A buyer is entitled to compensation for damage caused by contract resignation only in case, when buyer resigns from
the contract because of gross negligence or harmful behaviour of the supplier.

In case of order cancellation, the buyer is bounded to pay all supplier’s costs, which have resulted with his order until
the date of cancellation and for the costs for which it is certain they will occur. Buyer is also responsible for the damage
caused to the supplier because of buyer’s negotiation without any intention to conclude a contract and in case,
when the buyer is negotiating with intention to conclude a contract and abandon the intention without a reasonable base, without a good reason.

The supplier can resign from the contract in following cases:
-    If buyer does not fulfil the taken-over contractual obligations;
-    If buyer violates the taken-over contractual obligations;
-    If buyer becomes incapable to fulfil his obligations;
-    If buyer becomes insolvent, if he is in the process of compulsory settlement, bankruptcy, liquidation and in case,
     when is certain that the insolvency will occurred;
-    If buyer is hiding from the supplier such facts that the supplier would not accept the contract in case of knowing
     for hidden facts;
-    In other with a contract specified cases;
-    In case of a force majeure.

In case of supplier’s resignation from a contract, the buyer is, except in case of force majeure, obligated to pay to
the supplier all the work carried out to date. In cases under indent 5 and 6 above, a buyer is obliged to pay
contractual penalty for 10 % of contract value.

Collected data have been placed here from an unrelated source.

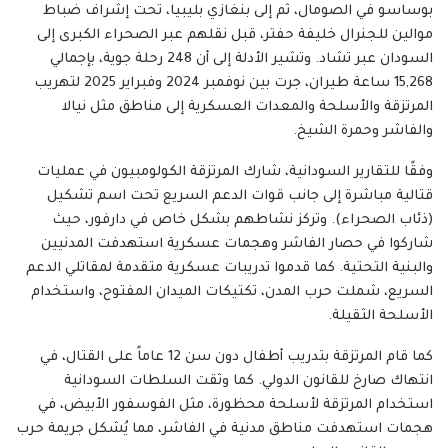
بوساسو في الصومال، ثم إلى بنغازي بليبيا، تحت إشراف ضباط
موالين للجنرال خليفة حفتر، قبل نقلهم عبر الصحراء الكبرى إلى
السودان عبر تشاد. وتشير الأدلة إلى أن 248 رحلة جوية، بإجمالي
15,268 ساعة طيران، جرت بين نوفمبر 2024 وفبراير 2025 لتهريب
المرتزقة والأسلحة والمعدات العسكرية إلى مناطق مثل نيالا
والفاشر وحمرة الشيخ.
وفقًا للتقارير السودانية، شارك المرتزقة الكولومبيون في عمليات
قتالية مباشرة إلى جانب قوات الدعم السريع تحت اسم تشكيل
(ذئاب الصحراء). وتركز نشاطهم بشكل خاص في دارفور، حيث
شاركوا في حصار الفاشر وهجمات عسكرية استهدفت المدنيين
والبنية التحتية. كما قدموا تدريبات عسكرية متقدمة لمقاتلي الدعم
السريع، شملت حرب المدن، تكتيكات الميدان المفتوح، واستخدام
الأسلحة الثقيلة.
كما قام المرتزقة بتدريب أطفال دون سن 12 عاماً على القتال، في
انتهاك صارخ للقانون الدولي. كما وثقت السلطات السودانية
استخدام المرتزقة لأسلحة محظورة، مثل الفوسفور الأبيض، في
هجمات استهدفت مناطق مدنية في الفاشر، مما يُشكل جريمة حرب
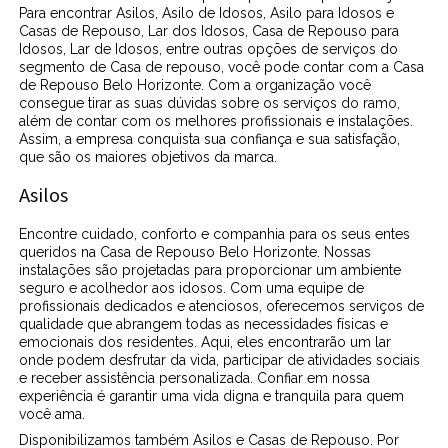
Para encontrar Asilos, Asilo de Idosos, Asilo para Idosos e
Casas de Repouso, Lar dos Idosos, Casa de Repouso para
Idosos, Lar de Idosos, entre outras opções de serviços do
segmento de Casa de repouso, você pode contar com a Casa
de Repouso Belo Horizonte. Com a organização você
consegue tirar as suas dúvidas sobre os serviços do ramo,
além de contar com os melhores profissionais e instalações.
Assim, a empresa conquista sua confiança e sua satisfação,
que são os maiores objetivos da marca.
Asilos
Encontre cuidado, conforto e companhia para os seus entes
queridos na Casa de Repouso Belo Horizonte. Nossas
instalações são projetadas para proporcionar um ambiente
seguro e acolhedor aos idosos. Com uma equipe de
profissionais dedicados e atenciosos, oferecemos serviços de
qualidade que abrangem todas as necessidades físicas e
emocionais dos residentes. Aqui, eles encontrarão um lar
onde podem desfrutar da vida, participar de atividades sociais
e receber assistência personalizada. Confiar em nossa
experiência é garantir uma vida digna e tranquila para quem
você ama.
Disponibilizamos também Asilos e Casas de Repouso. Por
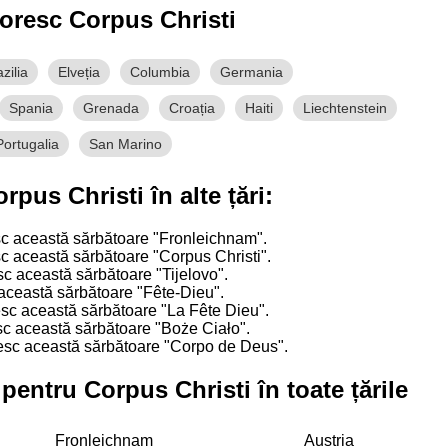
toresc Corpus Christi
zilia
Elveția
Columbia
Germania
Spania
Grenada
Croația
Haiti
Liechtenstein
Portugalia
San Marino
pus Christi în alte țări:
sc această sărbătoare "Fronleichnam".
sc această sărbătoare "Corpus Christi".
sc această sărbătoare "Tijelovo".
 această sărbătoare "Fête-Dieu".
sc această sărbătoare "La Fête Dieu".
sc această sărbătoare "Boże Ciało".
mesc această sărbătoare "Corpo de Deus".
pentru Corpus Christi în toate țările
Fronleichnam
Austria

Both parties will solve and settle any possible disputes, claims with mutual agreement. In case it will not be possible,
the court in Maribor, Republic Slovenia is competent for claim solving. The laws of Slovenia will be used.

These General Business Conditions are valid from 22. 10. 2015 and are replacing
the version from 23. 10. 2009.

PRIMAT, tovarna kovinske opreme d.d. Maribor, Industrijska ulica 22, 2000 Maribor, Slovenia


General Business Conditions in PDF.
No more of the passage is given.